South of 8 premiered on September 26, 2016, at the Downtown Los Angeles Film Festival and later screened at San Diego Film Week before being distributed by MultiVisionnaire Pictures. It was released on video on demand on July 30, 2019.

== Reception ==
===Critical response===
Emilie Black of Cinema Crazed wrote the film has potential citing "the story, directing, acting, and music are good" but also noted it had "framing, lighting, and focus issues". Jodi Cilley said that "South of 8 is a fantastic example of what can be produced in San Diego." Meeta Borah at Sportskeeda wrote it is an "action-packed dystopian movie like Badland Hunters."

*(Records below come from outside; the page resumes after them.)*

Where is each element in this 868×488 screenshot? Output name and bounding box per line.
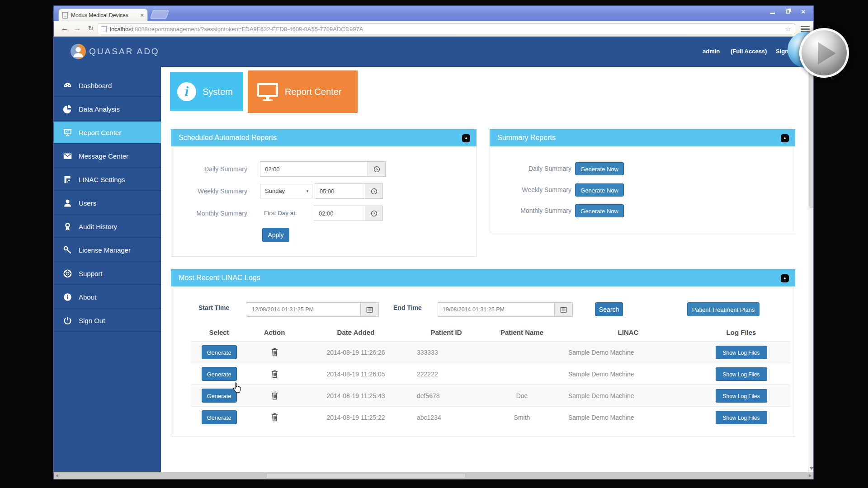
collapse-icon[interactable]: ▲ [781, 274, 789, 282]
show-log-files-button[interactable]: Show Log Files [716, 411, 767, 424]
clock-addon[interactable] [365, 183, 383, 199]
new-tab-button[interactable] [150, 10, 169, 19]
scroll-right-icon[interactable] [809, 474, 811, 478]
end-time-input[interactable] [438, 302, 555, 317]
back-icon[interactable]: ← [59, 23, 70, 34]
summary-row: Weekly Summary Generate Now [490, 183, 795, 197]
sidebar-item-linac-settings[interactable]: LINAC Settings [54, 169, 161, 191]
calendar-addon[interactable] [555, 302, 573, 317]
tab-system[interactable]: i System [170, 72, 243, 111]
user-icon [63, 198, 72, 208]
sidebar-item-sign-out[interactable]: Sign Out [54, 310, 161, 332]
browser-tab[interactable]: Modus Medical Devices × [58, 9, 148, 21]
show-log-files-button[interactable]: Show Log Files [716, 367, 767, 381]
generate-button[interactable]: Generate [202, 367, 237, 381]
daily-time-input[interactable] [260, 161, 368, 177]
play-button-overlay[interactable] [799, 28, 849, 78]
linac-cell: Sample Demo Machine [561, 349, 695, 356]
generate-now-button[interactable]: Generate Now [575, 183, 624, 197]
show-log-files-button[interactable]: Show Log Files [716, 389, 767, 403]
table-row: Generate 2014-08-19 11:26:05 222222 Samp… [191, 363, 790, 385]
daily-time-group [260, 161, 386, 177]
weekly-time-input[interactable] [315, 183, 365, 199]
clock-addon[interactable] [368, 161, 386, 177]
generate-now-button[interactable]: Generate Now [575, 162, 624, 175]
search-button[interactable]: Search [595, 302, 623, 316]
presentation-icon [63, 128, 72, 137]
vertical-scrollbar[interactable] [808, 37, 813, 472]
panel-summary-reports: Summary Reports ▲ Daily Summary Generate… [490, 129, 795, 232]
bookmark-star-icon[interactable]: ☆ [785, 25, 791, 33]
apply-button[interactable]: Apply [262, 228, 289, 242]
trash-icon[interactable] [247, 391, 302, 400]
tab-report-center[interactable]: Report Center [248, 70, 358, 113]
collapse-icon[interactable]: ▲ [781, 134, 789, 142]
info-icon [63, 292, 72, 302]
sidebar-item-license-manager[interactable]: License Manager [54, 239, 161, 262]
trash-icon[interactable] [247, 370, 302, 378]
summary-row: Daily Summary Generate Now [490, 162, 795, 175]
sidebar-item-users[interactable]: Users [54, 192, 161, 215]
tab-close-icon[interactable]: × [140, 12, 144, 18]
sidebar-item-report-center[interactable]: Report Center [54, 122, 161, 144]
app-navbar: QUASAR ADQ admin (Full Access) Sign Out [54, 37, 813, 67]
weekly-day-select[interactable]: Sunday ▼ [260, 184, 312, 198]
tile-label: System [203, 87, 233, 97]
end-time-label: End Time [393, 304, 422, 311]
generate-button[interactable]: Generate [202, 410, 237, 424]
start-time-input[interactable] [247, 302, 361, 317]
envelope-icon [63, 151, 72, 161]
trash-icon[interactable] [247, 413, 302, 422]
info-icon: i [177, 82, 196, 101]
generate-now-button[interactable]: Generate Now [575, 204, 624, 217]
horizontal-scrollbar[interactable] [54, 472, 813, 479]
browser-toolbar: ← → ↻ localhost:8088/reportmanagement/?s… [54, 21, 813, 37]
weekly-time-group [315, 183, 383, 199]
sidebar-item-audit-history[interactable]: Audit History [54, 216, 161, 238]
scroll-down-icon[interactable] [810, 467, 813, 470]
scroll-left-icon[interactable] [56, 474, 58, 478]
video-frame: Modus Medical Devices × × ← → ↻ localhos… [0, 0, 868, 488]
restore-icon[interactable] [783, 8, 793, 15]
panel-title: Summary Reports [490, 129, 795, 146]
refresh-icon[interactable]: ↻ [85, 23, 96, 34]
play-icon [818, 42, 836, 65]
power-icon [63, 316, 72, 325]
end-time-group [438, 302, 573, 317]
patient-id-cell: 333333 [410, 349, 482, 356]
sidebar-item-label: LINAC Settings [79, 176, 125, 183]
sidebar-item-support[interactable]: Support [54, 263, 161, 285]
minimize-icon[interactable] [767, 8, 778, 15]
trash-icon[interactable] [247, 348, 302, 357]
patient-treatment-plans-button[interactable]: Patient Treatment Plans [687, 302, 760, 316]
sidebar-item-dashboard[interactable]: Dashboard [54, 75, 161, 97]
web-page: QUASAR ADQ admin (Full Access) Sign Out … [54, 37, 813, 472]
table-header: Select Action Date Added Patient ID Pati… [191, 327, 790, 338]
first-day-label: First Day at: [264, 210, 297, 216]
sidebar-item-label: Audit History [79, 223, 117, 230]
sidebar-item-data-analysis[interactable]: Data Analysis [54, 98, 161, 121]
tab-title: Modus Medical Devices [71, 12, 137, 19]
forward-icon[interactable]: → [72, 23, 83, 34]
calendar-icon [366, 306, 373, 313]
close-window-icon[interactable]: × [798, 8, 809, 15]
monthly-time-input[interactable] [314, 206, 365, 221]
panel-title: Scheduled Automated Reports [171, 129, 476, 146]
sidebar-item-message-center[interactable]: Message Center [54, 145, 161, 168]
col-patient-name: Patient Name [482, 327, 561, 338]
linac-icon [63, 175, 72, 184]
collapse-icon[interactable]: ▲ [462, 134, 470, 142]
sidebar-item-about[interactable]: About [54, 286, 161, 309]
sidebar-item-label: About [79, 293, 96, 301]
table-row: Generate 2014-08-19 11:25:43 def5678 Doe… [191, 385, 790, 406]
calendar-addon[interactable] [361, 302, 379, 317]
scrollbar-thumb[interactable] [266, 473, 465, 479]
start-time-label: Start Time [198, 304, 229, 311]
award-icon [63, 222, 72, 231]
clock-addon[interactable] [365, 206, 383, 221]
url-bar[interactable]: localhost:8088/reportmanagement/?session… [98, 23, 795, 34]
generate-button[interactable]: Generate [202, 345, 237, 359]
show-log-files-button[interactable]: Show Log Files [716, 346, 767, 359]
panel-linac-logs: Most Recent LINAC Logs ▲ Start Time End … [171, 269, 795, 436]
menu-icon[interactable] [801, 26, 810, 32]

South of 8 ranks #3 on Times of San Diego's 10 off-the-wall movies filmed in San Diego.

===Accolades===

| Festival | Year | Award | Recipient | Result | Ref. |
| Downtown Los Angeles Film Festival | 2016 | Best Dramatic Screenplay | Tony Olmos | Won |  |
| San Diego Film Awards | 2016 | Best Trailer | Tony Olmos | Won |  |
| 2017 | Best Narrative Feature Film | South of 8 | Nominated |  |
| San Diego Film Week | 2017 | Best Horror/SciFi/Thriller Feature | South of 8 | Won |  |

== Crossover ==
Olmos expanded this universe in his follow up film; the comedy horror Continuance premiered at Shockfest on December 10, 2021.